The data: Begin
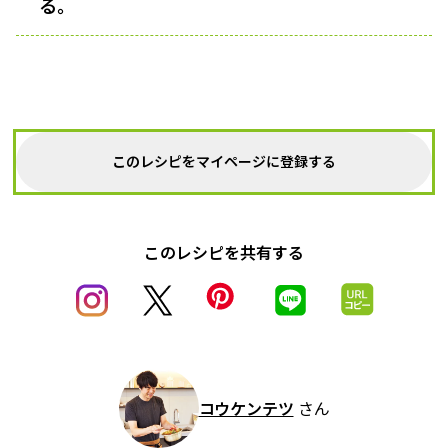
る。
このレシピをマイページに登録する
このレシピを共有する
コウケンテツ
さん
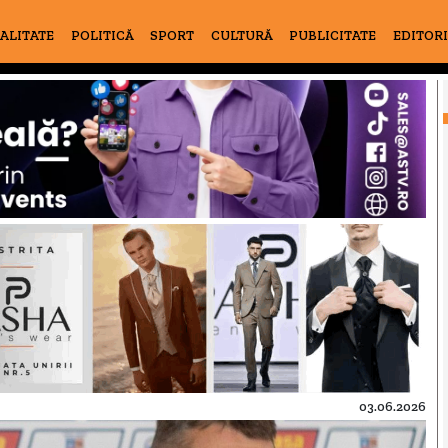
ALITATE
POLITICĂ
SPORT
CULTURĂ
PUBLICITATE
EDITOR
03.06.2026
The data: End
## [Task description]
Could you transcribe the records above exactly, leaving every picture out?

## [Exercise output]
る。
このレシピをマイページに登録する
このレシピを共有する
コウケンテツ
さん
ALITATE
POLITICĂ
SPORT
CULTURĂ
PUBLICITATE
EDITOR
03.06.2026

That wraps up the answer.